18F / analytics.usa.gov

The US federal government's web traffic.
https://analytics.usa.gov
Other
727 stars 195 forks source link

"Visits to all domains over 30 days" CSV Shows Duplicate Data #410

Closed namimody closed 2 months ago

namimody commented 7 years ago

BUG

Current Behavior

Seems improbable that many agencies would have the exact same number of visits, pageviews, users, exits to their sites...

Download from 11.21.16 (pink highlighted columns have improbable data): https://docs.google.com/spreadsheets/d/11wvYC1HyRZ3E5yZs1zj_etGqi8ysAkFu3V5g2MttoHA/edit?usp=sharing

image

Desired Behavior

Data collection methods should be revisited for number of visits, pageviews, users, exits.

Steps to Replicate

1) Go to https://analytics.usa.gov/data/ 2) download "Visits to all domains over 30 days" CSV 3) sort "number of visits, pageviews, users, and exits columns from A-Z -- note the duplicate field entries.

Why This Matters

This data is only helpful if it is correct!

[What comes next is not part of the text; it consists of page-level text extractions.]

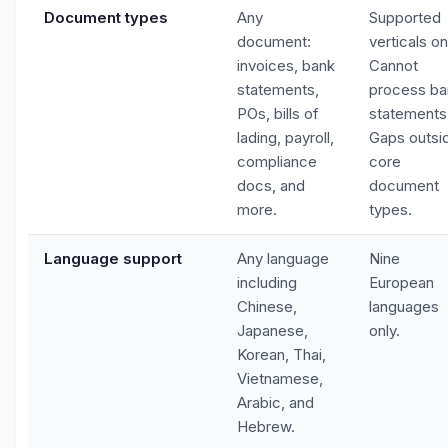
Document types
Any
Supported
document:
verticals on
invoices, bank
Cannot
statements,
process ba
POs, bills of
statements
lading, payroll,
Gaps outsi
compliance
core
docs, and
document
more.
types.
Language support
Any language
Nine
including
European
Chinese,
languages
Japanese,
only.
Korean, Thai,
Vietnamese,
Arabic, and
Hebrew.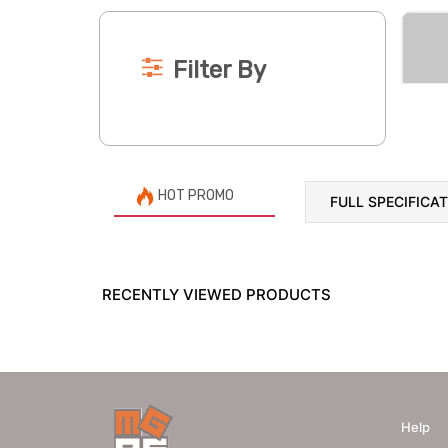
Filter By
HOT PROMO
FULL SPECIFICA
RECENTLY VIEWED PRODUCTS
Help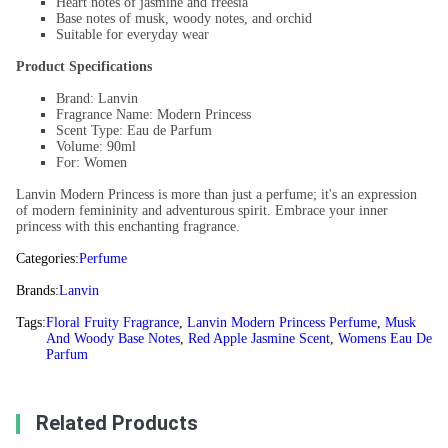
Heart notes of jasmine and freesia
Base notes of musk, woody notes, and orchid
Suitable for everyday wear
Product Specifications
Brand: Lanvin
Fragrance Name: Modern Princess
Scent Type: Eau de Parfum
Volume: 90ml
For: Women
Lanvin Modern Princess is more than just a perfume; it's an expression
of modern femininity and adventurous spirit. Embrace your inner
princess with this enchanting fragrance.
Categories:
Perfume
Brands:
Lanvin
Tags:
Floral Fruity Fragrance
,
Lanvin Modern Princess Perfume
,
Musk
And Woody Base Notes
,
Red Apple Jasmine Scent
,
Womens Eau De
Parfum
Related Products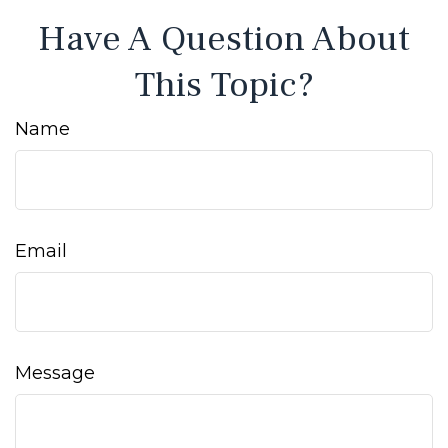
Have A Question About
This Topic?
Name
Email
Message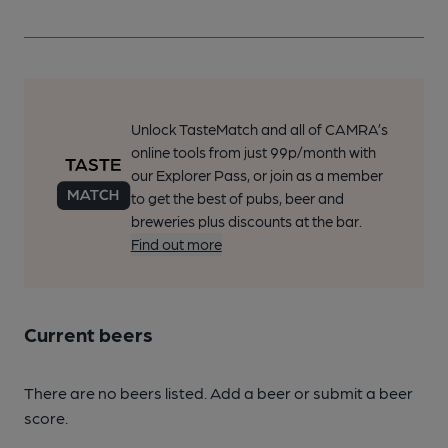
Unlock TasteMatch and all of CAMRA’s
online tools from just 99p/month with
our Explorer Pass, or join as a member
to get the best of pubs, beer and
breweries plus discounts at the bar.
Find out more
Current beers
There are no beers listed. Add a beer or submit a beer
score.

konklone commented 7 years ago

@tdlowden Is this an outcome of sampling?

tdlowden commented 7 years ago

Yes, I actually have been working with our Google vendors today trying to assess. As of this morning, our GA account is sampling at astronomical levels (using <1% of sessions) in places we could always get a 100% of sessions report previously. Not sure if there is something going on at Google, but this issue apparently had already been in place when the reports were run for our data downloads last night. We're looking to find the cause.

smarina04 commented 7 years ago

It's due to sampling.

On Mon, Nov 21, 2016 at 2:42 PM, Eric Mill notifications@github.com wrote:

@tdlowden https://github.com/tdlowden Is this an outcome of sampling?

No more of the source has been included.